An exact copy of the entries, with every picture omitted, is what is needed here.

* * *

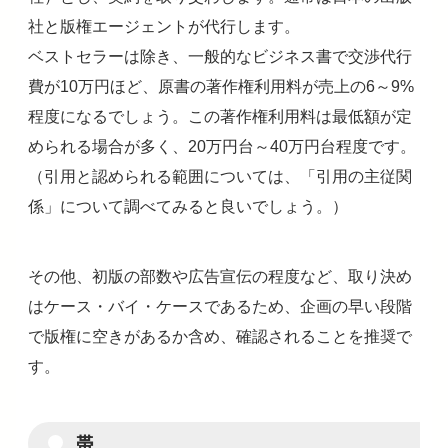
社と版権エージェントが代行します。
ベストセラーは除き、一般的なビジネス書で交渉代行
費が10万円ほど、原書の著作権利用料が売上の6～9%
程度になるでしょう。この著作権利用料は最低額が定
められる場合が多く、20万円台～40万円台程度です。
（引用と認められる範囲については、「引用の主従関
係」について調べてみると良いでしょう。）
その他、初版の部数や広告宣伝の程度など、取り決め
はケース・バイ・ケースであるため、企画の早い段階
で版権に空きがあるか含め、確認されることを推奨で
す。
帯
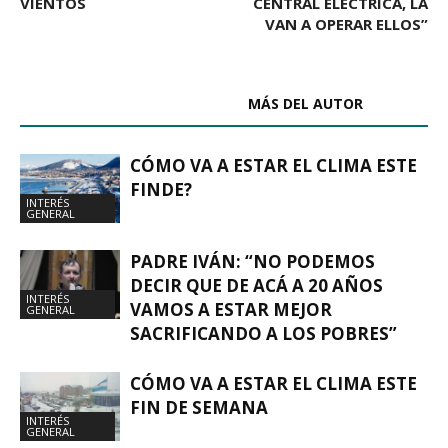
VIENTOS
CENTRAL ELÉCTRICA, LA
VAN A OPERAR ELLOS”
ARTÍCULOS RELACIONADOS
MÁS DEL AUTOR
CÓMO VA A ESTAR EL CLIMA ESTE
FINDE?
INTERÉS
GENERAL
PADRE IVÁN: “NO PODEMOS
DECIR QUE DE ACÁ A 20 AÑOS
INTERÉS
VAMOS A ESTAR MEJOR
GENERAL
SACRIFICANDO A LOS POBRES”
CÓMO VA A ESTAR EL CLIMA ESTE
FIN DE SEMANA
INTERÉS
GENERAL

* * *

■ Exercise solution ■
社と版権エージェントが代行します。
ベストセラーは除き、一般的なビジネス書で交渉代行
費が10万円ほど、原書の著作権利用料が売上の6～9%
程度になるでしょう。この著作権利用料は最低額が定
められる場合が多く、20万円台～40万円台程度です。
（引用と認められる範囲については、「引用の主従関
係」について調べてみると良いでしょう。）
その他、初版の部数や広告宣伝の程度など、取り決め
はケース・バイ・ケースであるため、企画の早い段階
で版権に空きがあるか含め、確認されることを推奨で
す。
帯
VIENTOS
CENTRAL ELÉCTRICA, LA
VAN A OPERAR ELLOS”
ARTÍCULOS RELACIONADOS
MÁS DEL AUTOR
CÓMO VA A ESTAR EL CLIMA ESTE
FINDE?
INTERÉS
GENERAL
PADRE IVÁN: “NO PODEMOS
DECIR QUE DE ACÁ A 20 AÑOS
INTERÉS
VAMOS A ESTAR MEJOR
GENERAL
SACRIFICANDO A LOS POBRES”
CÓMO VA A ESTAR EL CLIMA ESTE
FIN DE SEMANA
INTERÉS
GENERAL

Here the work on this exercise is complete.